Pavlus’un Rab kullanımının kaynakları olabilecekler hakkındaki bu kısa bilgiden sonra, , kesin bir kanı olmamakla birlikte yukarıdaki bilgilerden hareketle şunlar söylenebilir. İlk hıristiyanlar, İsa Mesih hakkında Rab sıfatını kullanıyorlardı. Bunu “Rabbimiz gel”

kullanımında görmek mümkündür. Bu kullanımın, öldüğüne ve dirildiğine inandıkları İsa için, sıradan bir üstat bir efendi anlamından fazla bir anlam ifade ettiği de söylenebilir. Rab sıfatının incillerde kullanımı da bu bağlamda düşünülebilir. Burada, kelime hem İsa için hem de Yahve için kullanılmaktadır. Ancak, bağlamlar ikisinin birbirine karıştırılmadığını ortaya koymaktadır.

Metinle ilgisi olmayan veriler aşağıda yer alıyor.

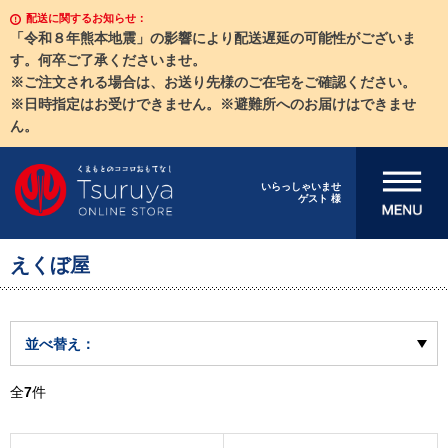
配送に関するお知らせ：
「令和８年熊本地震」の影響により配送遅延の可能性がございま
す。何卒ご了承くださいませ。
※ご注文される場合は、お送り先様のご在宅をご確認ください。
※日時指定はお受けできません。※避難所へのお届けはできませ
ん。
メニューを開
いらっしゃいませ
ゲスト 様
く
えくぼ屋
並べ替え：
全
7
件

Rab sıfatının -en azından bir yahudi olan Pavlus için- yahudi kaynaklı bir geçmişe sahip olduğunu da yukarıda anlatılanlardan çıkarmak mümkündür. Kelimenin yahudi kullanımında, Tanrı’yı ifade etmek maksadıyla Adonai’in yerine kullanıldığı ve Yetmişler Tercümesi’nde de, kyriosa bunu karşılığında yer verildiği meydandadır.

Öyleyse, Pavlus’un kullandığı bu sıfatın köken itibariyle bu iki geçmişe ait olduğunu söylemek mümkündür. Ancak, her iki kullanımda da, Tanrı’nın yerine kullanılan Rab sıfatını bir insan için ve bunların birbirlerinin yerine kullanıldığını gösterecek bir şey yoktur. Bu yüzden de, geriye ölen dirilen, acı çeken ve bu çektiklerine katılan tâbisini kurtaran sır dinlerinin kurtarıcı rabbleri kalmaktadır. Pavlus’un İsa Mesih anlayışını, insanlar için çektiklerini, kurtarıcılığı üzerindeki vurgusunu dikkate aldığımızda kelimeyi yahudi ve hıristiyan kullanımından almış olsa bile, ona sır dinlerinin rabblik anlamını yüklediği ve İsa Mesih için kullandığı söylenebilir. Pavlus’un bu kullanımının yahudilik değil de, helenistik anlamının yaygın olarak bilindiği bölgelerde kendi din anlayışını takdim etmede büyük bir kolaylık sağladığı da Pavlus’un bu anlayış tarzı için itici bir güç olarak düşünülebilir708.